Great question! Unfortunately n8n doesn't provide direct support for multimodal RAG, so you would have to do this with custom code. You could use a LangChain code node to interact with Qdrant to insert the image vectors, similar to how I used a LangChain code node in the video to delete old vectors. Or if you want to create something outside of n8n with LangChain you could definitely do that!
hey, thanks for the tutorial! very easy to follow. I seem to be getting a stuck with a UNAUTHORISED NULL on ``clear old vectors`` though?
Thank you - I'm glad it was easy to follow!
I haven't encountered this error before... did you make any custom changes to the workflow by chance? Otherwise, it seems like it could be an issue with your Supabase credentials since it's an authorization error. I'd check to make sure the API key you set for the creds there in n8n matches the one in your project
Hello and thank you for the video.
I don't understand what the point of having n8n locally is, since if I switch off my computer, the workflows no longer work?
And how can I avoid losing my data?
You are welcome, and good question! You can host n8n locally but do it within a machine you rent in the cloud so you can have it running 24/7 and not lose any data!
dude you are awesome
@@wangnuny93 Thank you man!!
Something j can actually finally use thanks ❤
Thank you Jarad, that means a lot! :)
Another great video Cole!
Thank you very much!!
Great video..i am getting error in the posegre in user password... Should i only put the user or root password or all three in that postgee
Thank you! Could you clarify what you are asking? If I understand your question correctly though, you'll want to put the username in for user that you set in the .env file. Same thing with the password and database name!

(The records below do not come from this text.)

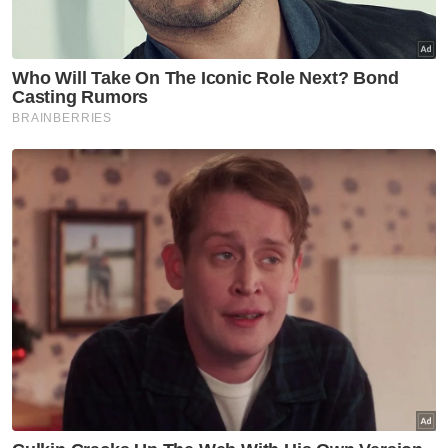
Beliau berkata, dana itu diharap dapat
digunakan bagi memperkukuh penggunaan
teknologi tanpa menjejaskan pekerjaan, di
samping membuka ruang kepada model
pendapatan baharu dalam industri media. -
Bernama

Can you get it to give citations/references of the data it used and from what document?
You could definitely do this in n8n, but it would take a good amount of customization because the default RAG setup using the "vector store retrieval" tool doesn't provide the ability to cite sources unfortunately. I really wish it would so I'm with you there.
The best route to go down would probably be to implement a custom tool for RAG using the "LangChain code" node like I used in the video to delete old vectors before reinserting a document. So you would create a separate workflow in n8n that takes a query and returns the retrieved text with the sources, and then add that workflow as a "tool" to the agent node.
@@ColeMedin Thanks for the response. I'm really looking for a RAG/Graph solution that allows me to check the source data and ensure hallucinations have not crept in.
Of course! And yeah that's super important!
Thanks for sharing.
Can you not send a pull request or whatever with your improvements on the help doco if you find it lacking in certain areas?
My pleasure!
And I appreciate the suggestion! I honestly didn't think about sending in a pull request to update their README but I will consider that! As long as they are open to it!